According to the CF9 release notes, Solr is a step up from verity (how can it not be, the version of verity in CF is ancient) in the following ways:

  • XML/HTTP Interfaces
  • Loose schema to define types and fields
  • Web Administration Interface
  • Extensive Caching
  • Index Replication
  • Extensible Open Architecture
  • Written in Java5, deployable as a WAR
  • Support for stemming
  • Support for MS Office 2007 file formats

Solr is a full-text search engine, based on Lucene, that contains the following features:The ColdFusion installer automatically creates the ColdFusion 9 Solr service, which contains the Solr web application. For UNIX and Linux, you need to start and stop the Solr shell script.

Now, I personally need better pdf support. Since it wasn’t listed above i decided to try it out. Just to see.

Creating and Searching Solr collections in ColdFusion

This section is review.  It focuses on how to create search indexes (called collections in CF) using both the CF Adminsitrator and using line code (cfcollection, cfindex, cfsearch)

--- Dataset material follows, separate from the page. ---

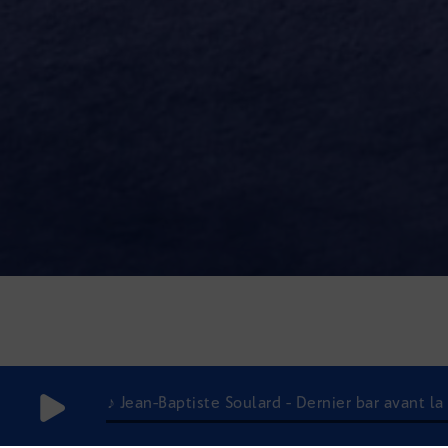
♪ Jean-Baptiste Soulard - Dernier bar avant la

Creating and indexing Solr Collections in ColdFusion Administrator

  1. Log in to CF administrator on your CF9 server.
  2. Under Data and Services, select “ColdFusion Collections”
  3. At the top of the page, begin creating your collection.
    1. type a name for your collection, and
    2. a path where the data files should be stored (i use c:\coldfusion9\collections–this file does not need to be inside of your web space, though it can be).
    3. At the bottom of the form, before the list of collections, choose “Solr Collection” (for now we will skip the language and category, we’ll come back to this in a later post)
    4. Click “Create Collection”.
  4. Moving down this CF Admin page, note the four icons beside your new collection in the collections list.  They are in order: index, optimize, purge and delete.

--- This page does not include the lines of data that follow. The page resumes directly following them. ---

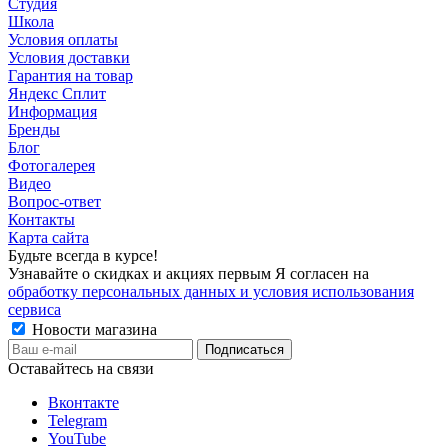
Студия
Школа
Условия оплаты
Условия доставки
Гарантия на товар
Яндекс Сплит
Информация
Бренды
Блог
Фотогалерея
Видео
Вопрос-ответ
Контакты
Карта сайта
Будьте всегда в курсе!
Узнавайте о скидках и акциях первым Я согласен на
обработку персональных данных и условия использования
сервиса
Новости магазина
Оставайтесь на связи
Вконтакте
Telegram
YouTube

Your collection is created. Of course it’s empty and useless right now, but we have a framework into which we put our indexed collection.

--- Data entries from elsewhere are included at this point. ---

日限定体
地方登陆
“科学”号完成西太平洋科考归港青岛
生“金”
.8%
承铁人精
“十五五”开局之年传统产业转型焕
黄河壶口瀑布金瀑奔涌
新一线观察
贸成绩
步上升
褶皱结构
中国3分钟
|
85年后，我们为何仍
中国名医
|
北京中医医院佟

Indexing a Collection using CF Administrator

Assuming you are still logged in to the CF Administrator and have just created the collection.  If you aren’t, you can catch up using step 1 and 2 above.

  1. In the collections list, find your collection.  Click on the first icon on the left, “index”. This is where the magic gets done.
  2. The page you reach is called the “manage collection” page and it offers three forms.  one for indexing collections, one for aliasing them (a more advanced topic if i ever saw one) and one for renaming collections.  Our focus is the topmost form.
    1. Enter the filetypes to be indexed. CF indicates that the possibilities are endless and provides some catch-all filetypes like *. (files with no extension) and .* (all files). Since my site has a lot of xml files and such that i don’t want to index, i chose the following “.htm, .html, .cfm, .cfml, .pdf, .doc, .odt, .docx, .xls, .xlsx” but you should review your file types and try what you think will work.
    2. Enter or choose a path. This is the path that contains the files you want indexed, not the storage path.
    3. If all your files are NOT in the same directory and you chose a parent directory, click “Recurseively index subdirectories” otherwise, ignore the rest of the form.
    4. Click “Submit”
  3. Wait. Note to those who develop on a local machine. This can be a massive request and a time out could occur. It’s not likely to happen on production, but i’ve seen it on large collections on test and staging servers also. If it does, well you’re playing around. Make your search smaller either by limiting the directories or limiting the filetypes.

Boom. Indexed collection you can search to your heart’s desire. Just remember, it only indexed the filetypes and directories you submitted.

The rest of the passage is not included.